Takayama S, Furukawa Y, Ren L M, Inoue Y, Sawaki S, Chiba S
Department of Pharmacology, Shinshu University School of Medicine, Matsumoto, Japan.
Eur J Pharmacol. 1993 Feb 16;231(3):315-21. doi: 10.1016/0014-2999(93)90105-q.

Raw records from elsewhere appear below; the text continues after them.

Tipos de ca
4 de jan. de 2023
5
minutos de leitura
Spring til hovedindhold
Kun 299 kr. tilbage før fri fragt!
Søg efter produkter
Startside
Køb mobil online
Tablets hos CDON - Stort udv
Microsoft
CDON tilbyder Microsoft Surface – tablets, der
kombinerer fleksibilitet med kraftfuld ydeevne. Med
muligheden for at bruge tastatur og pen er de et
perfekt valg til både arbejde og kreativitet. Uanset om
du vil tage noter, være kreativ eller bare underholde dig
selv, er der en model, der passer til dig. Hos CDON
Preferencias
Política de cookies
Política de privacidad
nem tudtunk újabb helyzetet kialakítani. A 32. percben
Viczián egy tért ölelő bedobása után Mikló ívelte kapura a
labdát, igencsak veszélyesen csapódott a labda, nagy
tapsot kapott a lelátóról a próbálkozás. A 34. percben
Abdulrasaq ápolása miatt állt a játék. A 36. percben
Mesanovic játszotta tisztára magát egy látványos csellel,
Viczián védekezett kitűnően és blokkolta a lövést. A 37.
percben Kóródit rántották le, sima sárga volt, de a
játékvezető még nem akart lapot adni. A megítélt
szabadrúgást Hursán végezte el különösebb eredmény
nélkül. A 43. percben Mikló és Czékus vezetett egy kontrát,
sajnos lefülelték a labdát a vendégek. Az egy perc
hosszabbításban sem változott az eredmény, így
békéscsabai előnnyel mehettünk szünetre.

We investigated the chronotropic and inotropic responses to BRL 37344 (a beta 3-adrenoceptor agonist) and isoproterenol in isolated, blood-perfused dog atria. BRL 37344 (0.1-30 nmol) or isoproterenol (0.001-0.3 nmol) increased the sinus rate and contractile force dose dependently. BRL 37344 was 290 times less potent than isoproterenol to increase sinus rate and 140 times less potent to increase atrial force. Both propranolol and bisoprolol similarly inhibited the positive chronotropic and inotropic responses to BRL 37344 and isoproterenol dose dependently. ICI 118,551 (0.1 and 1 nmol) did not significantly affect the positive cardiac responses to BRL 37344 or isoproterenol. Neither imipramine nor tetrodotoxin significantly affected the positive cardiac responses to BRL 37344. These results suggest that the positive chronotropic and inotropic responses to BRL 37344 are mediated mainly by beta 1-adrenoceptors in the dog heart. It is unlikely that beta 3-adrenoceptors, as previously reported in adipose tissue or gastrointestinal smooth muscle, mediate chronotropic and inotropic responses in the normal dog heart.
我们研究了在离体、血液灌注的犬心房中,BRL 37344(一种β3肾上腺素能受体激动剂)和异丙肾上腺素对变时性和变力性的反应。BRL 37344(0.1 - 30 nmol)或异丙肾上腺素(0.001 - 0.3 nmol)剂量依赖性地增加窦性心率和收缩力。BRL 37344增加窦性心率的效力比异丙肾上腺素低290倍,增加心房力的效力低140倍。普萘洛尔和比索洛尔均同样地剂量依赖性抑制对BRL 37344和异丙肾上腺素的正性变时性和变力性反应。ICI 118,551(0.1和1 nmol)对BRL 37344或异丙肾上腺素引起的心脏正性反应无显著影响。丙咪嗪和河豚毒素对BRL 37344引起的心脏正性反应均无显著影响。这些结果表明,犬心脏中对BRL 37344的正性变时性和变力性反应主要由β1肾上腺素能受体介导。在正常犬心脏中,β3肾上腺素能受体介导变时性和变力性反应的可能性不大,而β3肾上腺素能受体在脂肪组织或胃肠道平滑肌中曾有过报道。